Some battery cells are round (see the pink
cells in the picture) and others are flat, or prismatic, (like the one pictured
above)
“This has been familiar in the history of
energy,” Wozniak said. “There are theoretical disruptive technologies. I don’t
know what the next one is. There are a lot of new chemistries. The Holy Grail
for the battery industry is to have a non-flammable electrolyte.”
The electrolyte is the chemical solution
(either wet or dry) that
causes a reaction that produces electrons.

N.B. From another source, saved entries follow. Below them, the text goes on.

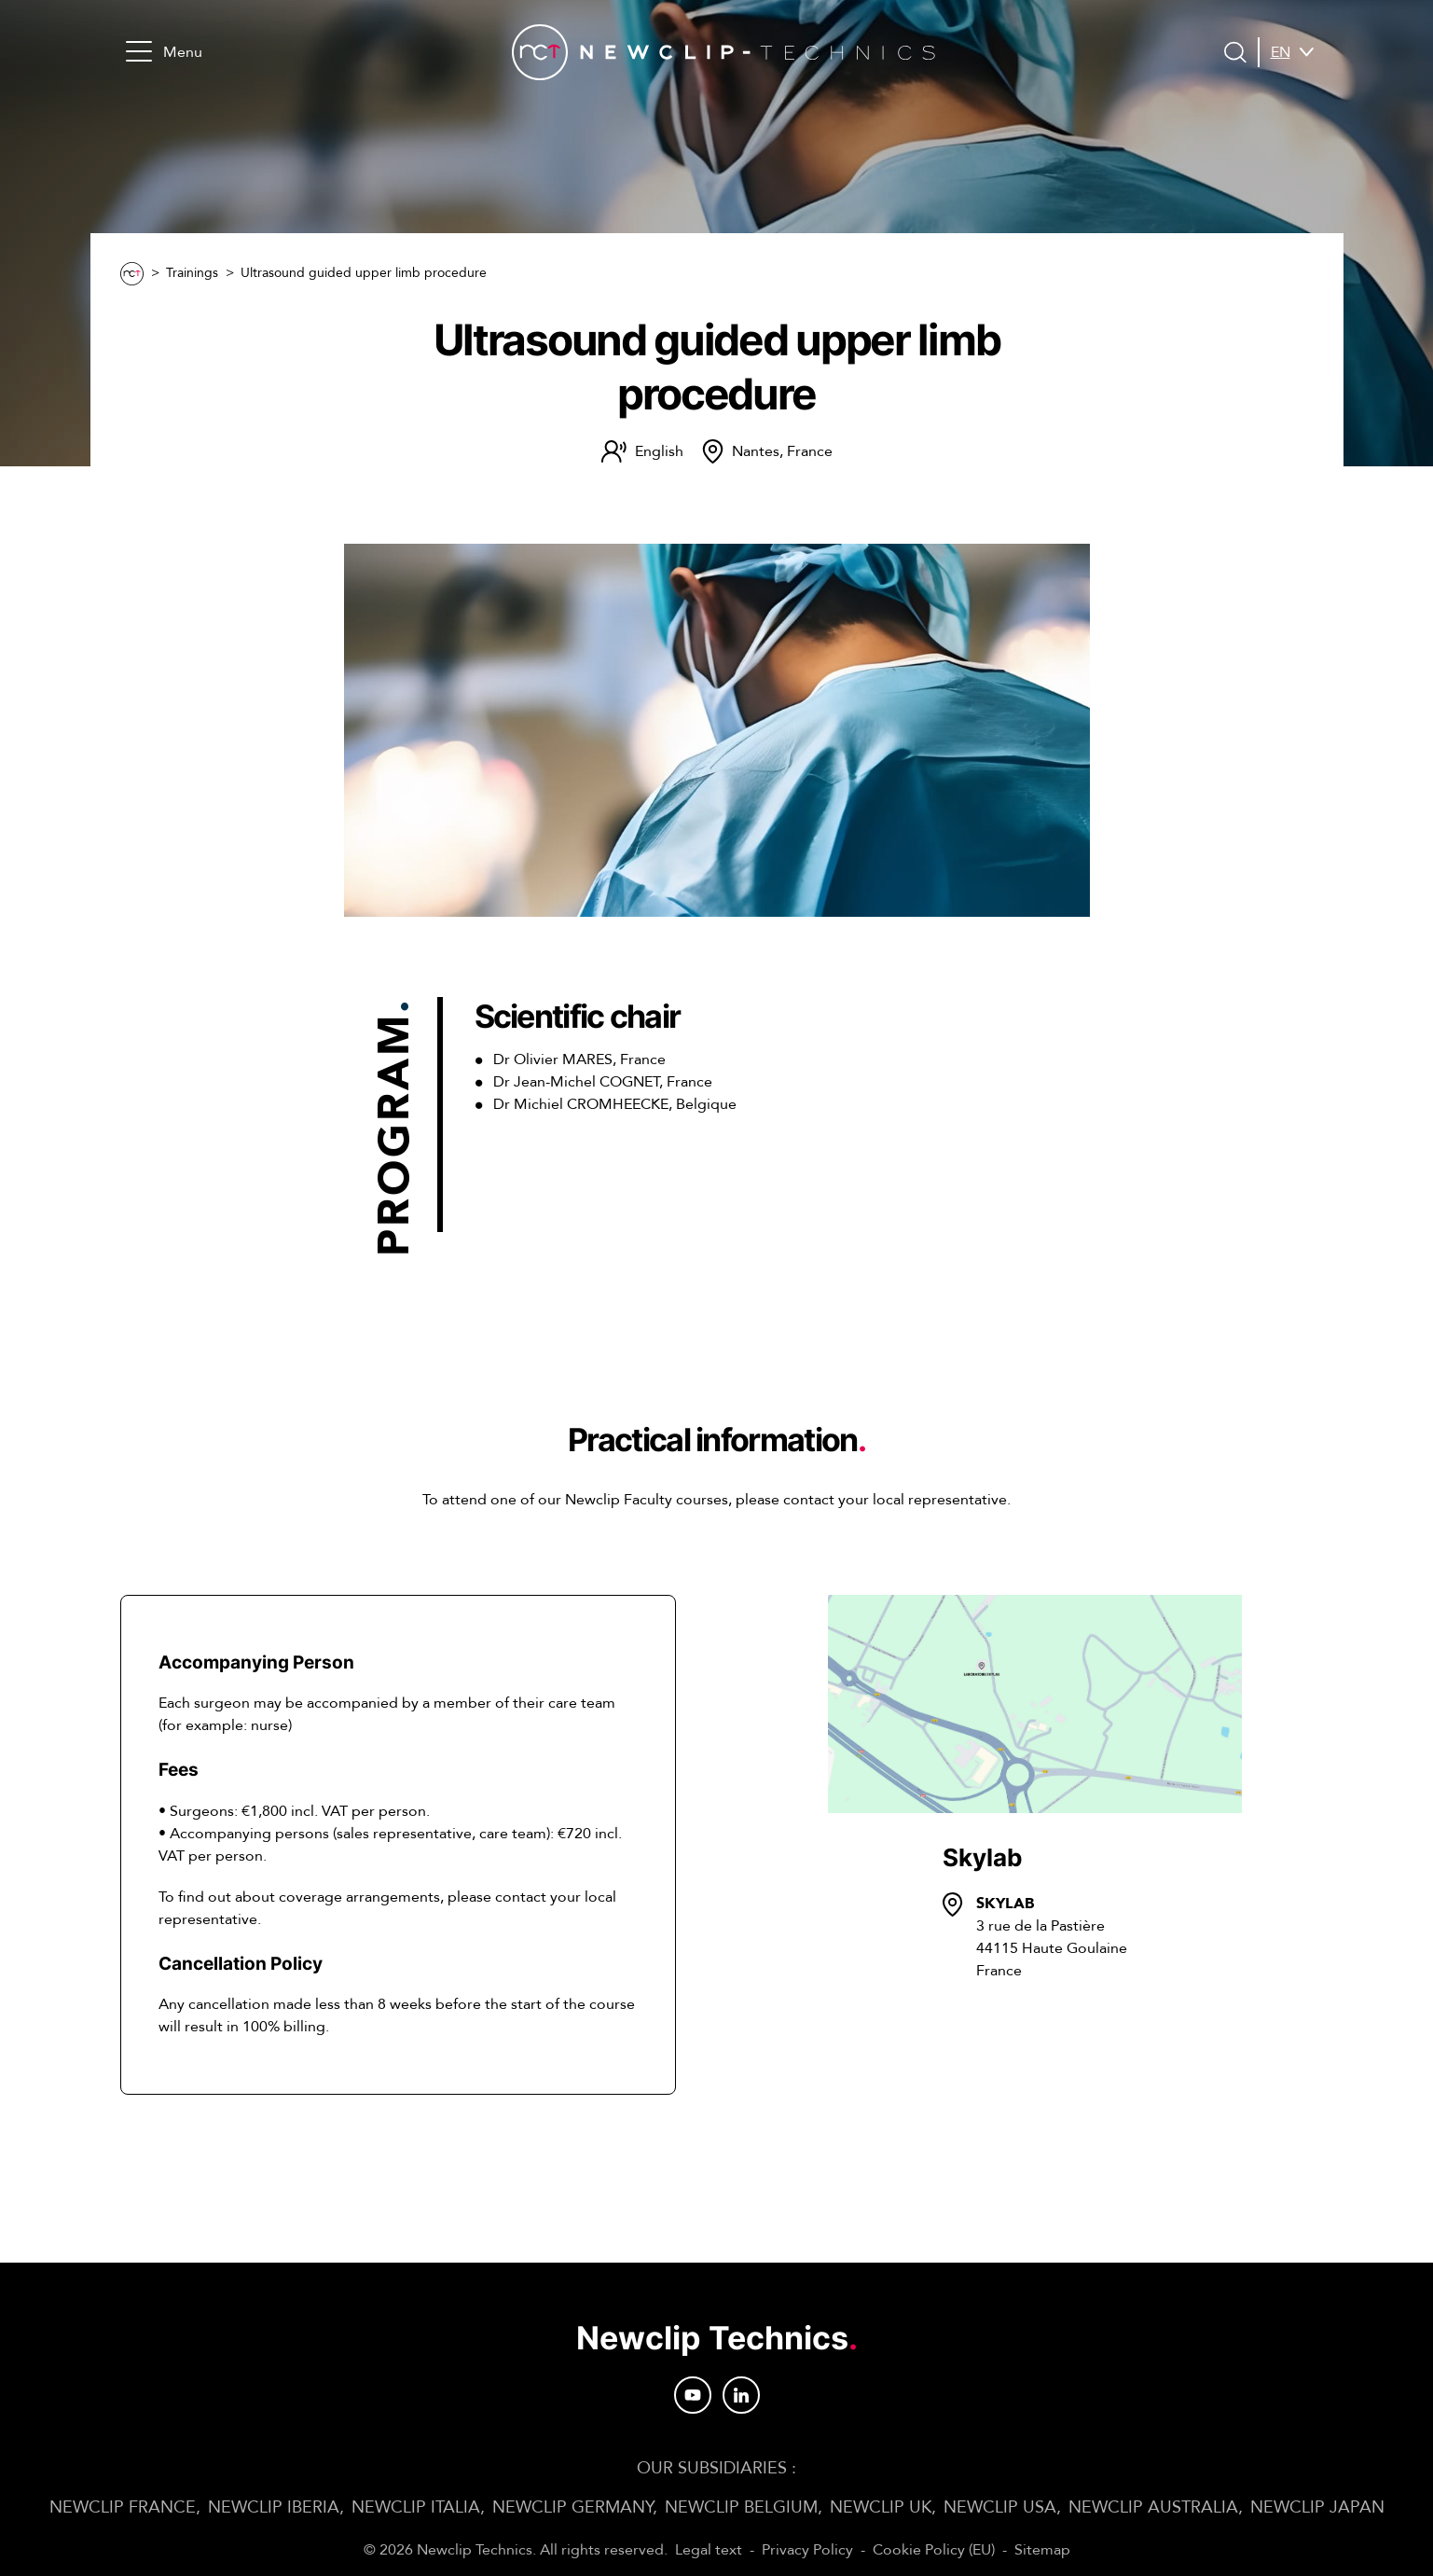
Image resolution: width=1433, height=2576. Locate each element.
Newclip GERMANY (572, 2507)
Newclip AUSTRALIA (1153, 2507)
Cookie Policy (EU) (934, 2550)
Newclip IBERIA (273, 2507)
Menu (164, 51)
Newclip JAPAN (1317, 2507)
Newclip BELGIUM (741, 2507)
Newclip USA (1000, 2507)
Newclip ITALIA (415, 2507)
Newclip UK (880, 2507)
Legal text (708, 2550)
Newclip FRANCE (122, 2507)
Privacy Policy (807, 2550)
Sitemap (1042, 2550)
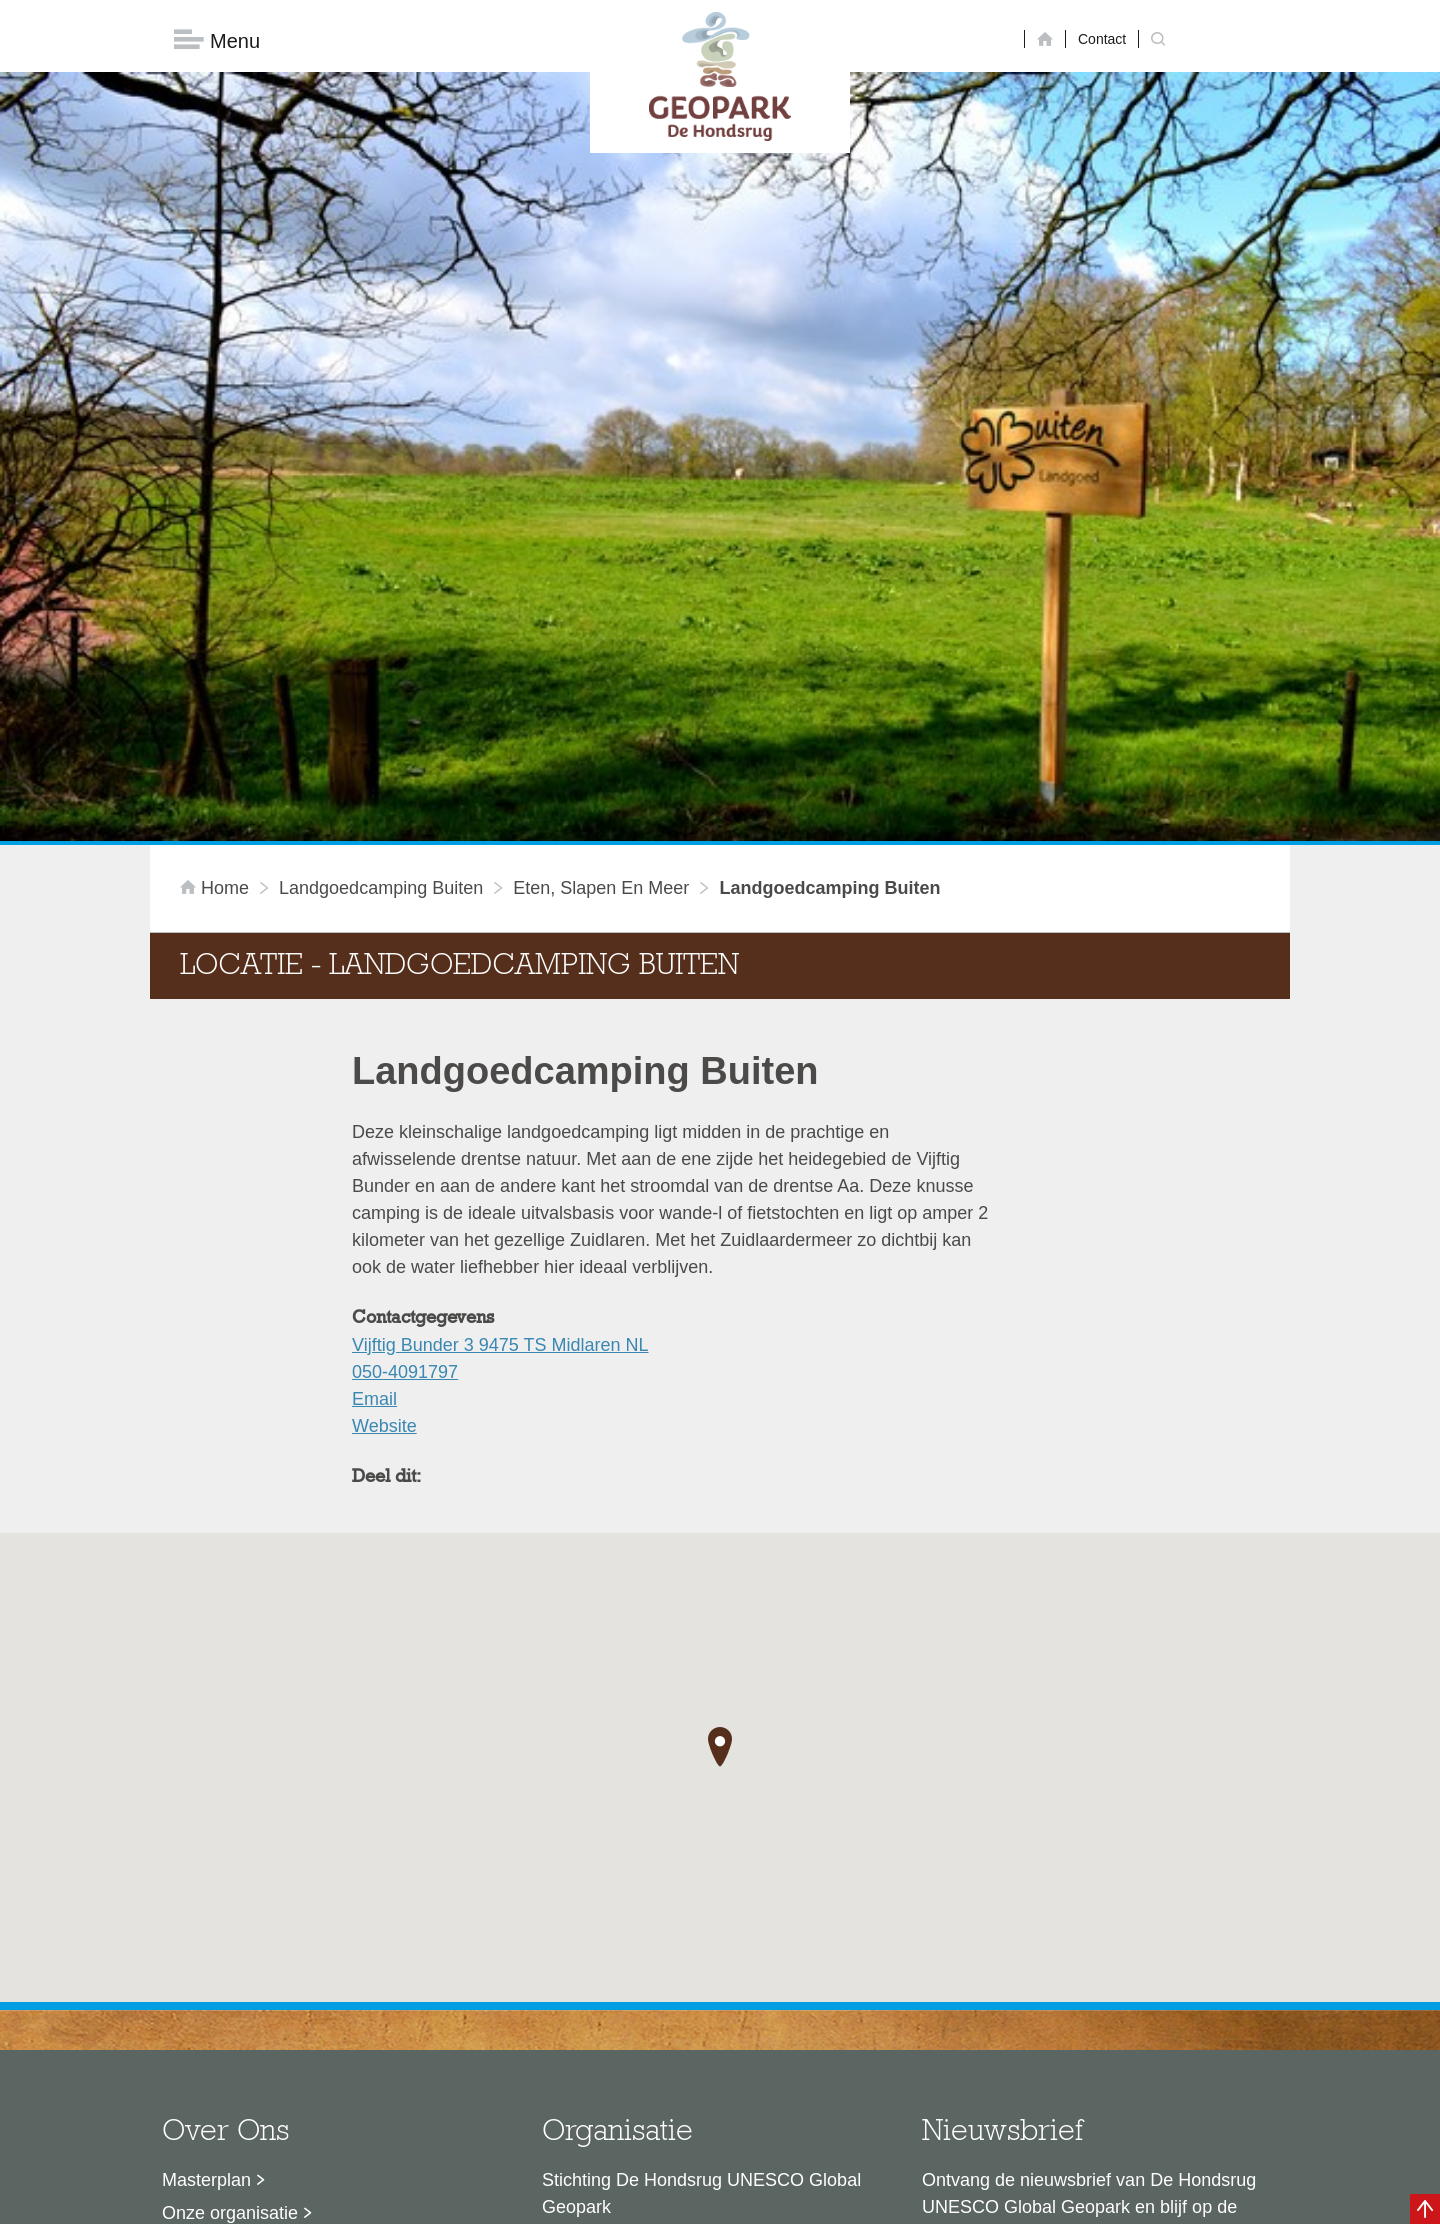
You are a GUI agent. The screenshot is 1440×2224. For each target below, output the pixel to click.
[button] (720, 1427)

HP itself once did its own fuel cell
battery replacement technology research, but it sold that business off. Now Wozniak
stays in close touch with the suppliers that manufacture cells.
Right now, the thinnest battery cell size
is about 2.8 millimeters, with the total battery thickness at 5 millimeters.
The thinnest Ultrabooks (the thin, fast computers Intel is promoting this year)
are about 18 millimeters thick for 13-inch models and 21 millimeters for
14-inch and larger displays. Intel requires that the battery lives be at least
five hours.
Wozniak believes that the cells can be
brought down to 2.5 millimeters without too many trade-offs in energy density.
The biggest consumers of energy in laptops
and tablets today are the displays. Touchscreens take more energy than normal
displays.
HP also put ambient light sensors on all of
its EliteBook models. Those sensors adjust the display brightness based on how
much light is available in a room. Toward the end of the year, Wozniak expects
to see Ultrabooks that operate on five watts of power, compared to 25 watts for
many laptops in the past.
“[Battery life is] going to get better and
better, because a lot of resources are going into solving it,” Wozniak said.